If arrested for drug charges in Las Vegas, synthetic or not, it’s important to contact a drug defense lawyer who will protect your rights and fight for the best possible result.

 

Nevada Legislator Plans Files to Prohibit People Convicted of Domestic Violence From Carrying Firearms

Beretta HandgunA Nevada state senator has announced she will propose a bill in the current legislative session that will prohibit any person convicted of a domestic violence offense from possessing a firearm in all related protective orders.

Sen. Debbie Smith, of Sparks, has filed Senate Bill 187. The proposed law would mandate that judges issue injunctions prohibiting a person from possessing or purchasing firearms if convicted of a domestic violence offense.  The session ends June 1.

An offense is considered domestic violence under Nevada law if it is one of several crimes, including assault, battery and stalking, when the victim is the accused’s current or former spouse, is related to the accused by blood or marriage, lives with or has lived with the accused, is in or was in a dating relationship with the accused, has a child with the accused or is the accused’s child.

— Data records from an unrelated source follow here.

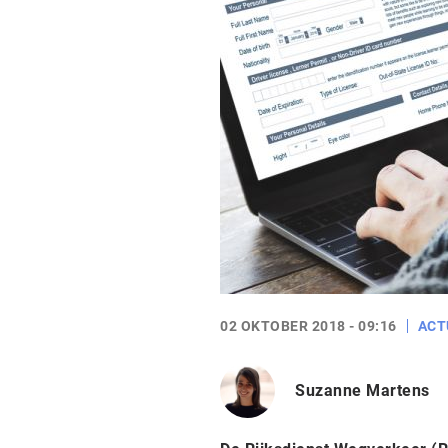
02 OKTOBER 2018 - 09:16
ACT
Suzanne Martens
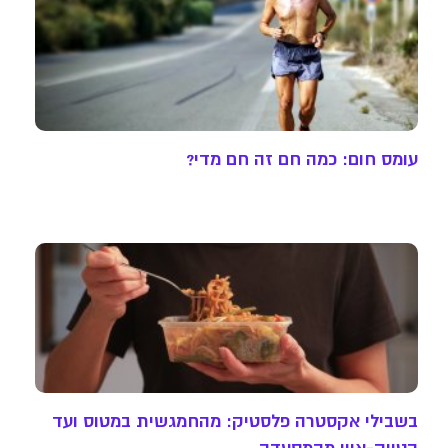
עומס חום: כמה חם זה חם מדי?
בשבילי אקסטרה פלסטיק: מהחמגשית במטוס ועד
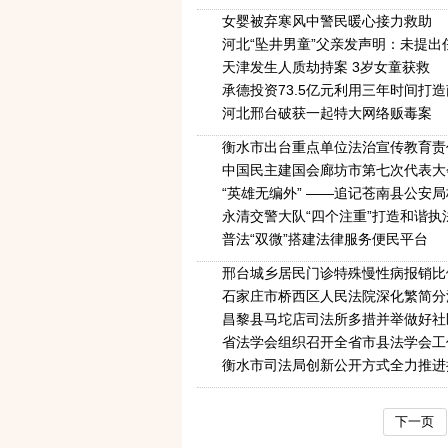
女婴被弃寒风中警民暖心接力救助
河北“坠井男童”父亲发声明：未提出
天津发生人质劫持案 3岁女童获救
承德投资73.5亿元利用三年时间打
河北邢台破获一起特大网络贩毒案
衡水市出台重点单位法治宣传教育责
中国民主建国会廊坊市第七次代表大
“英雄无编外” ——追记苍南县公安
永清交警大队“四个注重”打造和谐执
普法“双微”搭建法律服务便民平台
邢台城乡居民门诊特殊慢性病报销比
石家庄市桥西区人民法院深化繁简分
昌黎县马坨店司法所多措并举做好社
省法学会组织召开全省市县法学会工
衡水市司法局创新公开方式全力推进
下一页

Currently, state law allows a judge considering an injunction for domestic violence to prohibit a person from possessing or purchasing firearms. Nevada Revised Statutes 33.031 says a judge “may” issue and order against a person convicted of a domestic violence offense:

  • Requiring that he or she surrender, sell and/or transfer any firearms he or she currently owns; and
  • Prohibiting that person from possessing any firearms or having any firearms under his or her control.

Currently violating such an order is a gross misdemeanor, under the proposed bill a violation would be a category B felony with a sentence of 1 to 6 years in prison.

Under Federal law any person convicted of a domestic violence conviction is prohibited from owning, possessing or using a weapon.  The Federal law effectively prohibits a person from purchasing a new weapon; however there are little provisions on how to deal with those weapons that you already own.  It is illegal, under Federal law, to own a weapon after you have been convicted of domestic violence but rarely does it get enforced regarding weapons you already own.  The proposed Senate Bill 187 is Nevada’s way of taking the Federal law further.

Under current state law, the judge may examine the person’s history of domestic violence, whether a firearm was used to injure or harass the victim or a child, and whether the person had used a firearm in the commission or attempted commission of a crime. Using these factors, the judge may make a decision to issues an injunction including the prohibitions on firearms.

This bill, as Smith has described it, will take that decision away from judges. For anyone convicted of a domestic violence offense, the judge would have no option but to issue an injunction containing the firearm prohibitions. This would mean that the Judge would order that all current firearms be removed from the home of the accused, even before he or she has been found guilty in a Court of law.  Other restrictions typically in the protective orders, such as requiring the subject of the order away from the victim’s home or prohibiting contact, remain according to the judge’s discretion.

Mandatory punishments, including mandatory minimum sentences, tend to be bad public policy. First and foremost, an essential tenet of criminal justice is that the punishment should fit the crime. There are many variations and circumstances at play in a criminal accusation. Having a one-size-fits-all solution is an injustice.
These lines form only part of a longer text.